Nevin İnce, sıtmanın en yaygın bulaşma yönteminin yine sivrisinek ısırığı olduğunu belirtirken, enfekte kanın nakli, hijyenik olmayan iğne kullanımı ve nadiren sıtmalı annelerin doğum sırasında paraziti bebeklerine geçirme riski olduğunu da sözlerine ekledi. Enfekte sivrisinek ısırığından 7-30 gün sonra ortaya çıktığı belirtileri sıralayan İnce, “Ateş, titreme, üşüme atakları, baş ağrısı, kas ve eklem ağrıları, yorgunluk, bulantı, kusma ve ishal dışında, kansızlık ve sarılık gibi durumlar da görülebilir.” dedi.
Düzce Üniversitesi Tıp Fakültesi’nden Doç. Dr. Nevin İnce, “Son zamanlarda sıtmanın yaygın olduğu bölgelere (Afrika, Güneydoğu Asya ya da Orta ve Güney Amerika gibi) seyahat edenler, yüksek ateş, titreme ve halsizlik yaşıyorlarsa, ateşle birlikte ciddi baş ağrısı, bilinç değişikliği, nöbet, nefes darlığı veya sürekli kusma gibi belirtiler yaşıyorlarsa, mutlaka bir sağlık kuruluşuna başvurmalıdır. Erken tanı, hayati öneme sahiptir. Seyahatten döndükten sonra hastalık belirtisi gösterenlerin ise hiç vakit kaybetmeden doktora gitmeleri gerekmektedir.” şeklinde konuştu.
Sıtmanın (malarya), tedavi edilmediği takdirde ağır ve ölümcül sonuçlara yol açabileceğine dikkat çeken İnce, “Tedavi edilmediğinde, parazitler kırmızı kan hücrelerini yok eder ve bu da ciddi anemiye yol açabilir. Plasmodium falciparum türünün neden olduğu sıtma vakalarında, parazitler beyin damarlarını tıkayarak ensefalopatiye neden olabilir. Bu da nöbetler, bilinç kaybı ve ölüm riski taşır. Karaciğer ve dalak büyümesi gibi komplikasyonlar da görülebilir.” dedi.
Doç. Dr. İnce, Türkiye’de sıtmanın bir zamanlar daha yaygın olduğuna fakat günümüzde nadiren karşılaşıldığına değindi. Sağlık önlemleri ve vektör kontrol programlarının sıtmanın yerli bulaşını büyük oranda azaltmasını sağladığını ifade etti. Ülkemizde daha çok Güneydoğu Anadolu Bölgesi ve Çukurova gibi.

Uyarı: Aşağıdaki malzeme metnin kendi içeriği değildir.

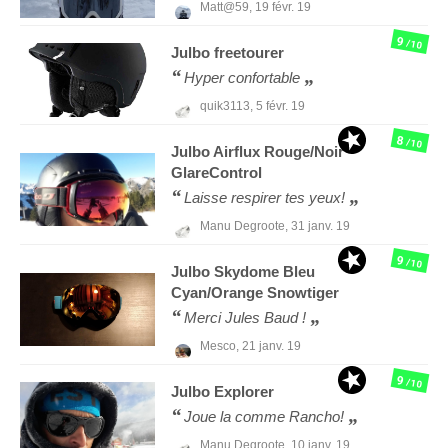
Matt@59,
19 févr. 19
9
/10
Julbo
freetourer
Hyper confortable
quik3113,
5 févr. 19
8
/10
Julbo
Airflux Rouge/Noir
GlareControl
Laisse respirer tes yeux!
Manu Degroote,
31 janv. 19
9
/10
Julbo
Skydome Bleu
Cyan/Orange Snowtiger
Merci Jules Baud !
Mesco,
21 janv. 19
9
/10
Julbo
Explorer
Joue la comme Rancho!
Manu Degroote,
10 janv. 19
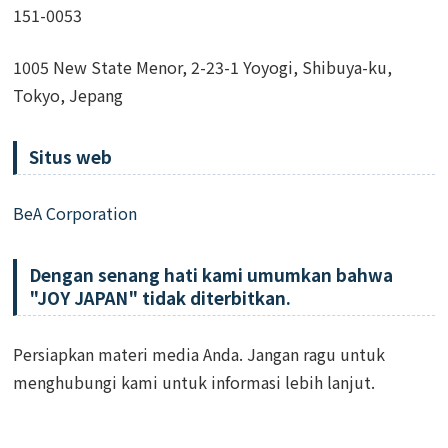
151-0053
1005 New State Menor, 2-23-1 Yoyogi, Shibuya-ku,
Tokyo, Jepang
Situs web
BeA Corporation
Dengan senang hati kami umumkan bahwa
"JOY JAPAN" tidak diterbitkan.
Persiapkan materi media Anda. Jangan ragu untuk
menghubungi kami untuk informasi lebih lanjut.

Sıtma vakalarının kontrol altına alınmış olduğunu belirten İnce, “Ancak Afrika veya Güney Asya gibi ülkelerden gelen işçiler ya da seyahat eden kişilerde ithal vakalar görülmeye devam etmektedir.” diye konuştu. İklim koşulları, sivrisinek bulunuşu, göç ve yetersiz sağlık hizmetleri gibi faktörlerin sıtmanın yayılmasına neden olduğunu vurgulayan İnce, sıtma aşılarının henüz global ölçekte yaygınlaşmadığına ancak son yıllarda büyük ilerlemeler kaydedildiğine de değindi.
Sıtmayı önlemek için alınması gereken genel önlemleri paylaşan İnce, “Anofel sivrisineklerinin ürediği alanlar, bataklık ve durgun sular kurutulmalı ya da ilaçlanmalıdır. Sivrisinek nüfusunun azaltılması, sıtmanın yayılmasını önemli ölçüde düşürecektir. Sıtma taşıyan bireylere erken teşhis konulmalı ve etkili tedavi sağlanmalıdır.” önerisinde bulundu.
Sivrisinek ısırıklarıyla korunma yöntemlerine de değinen Doç. Dr. İnce, “Cibinlik kullanmak, pencerelere sineklik takmak, dışarıda sivrisinek kovucu losyonlar kullanmak, uzun kollu, açık renkli giysiler tercih etmek ve akşam saatlerinde dışarı çıkmamaya özen göstermek faydalı olacaktır. Yüksek risk taşıyan bölgelere gidecek olanlar, seyahatten önce koruyucu ilaç kullanmaya başlamalıdır.” şeklinde son sözlerini tamamladı.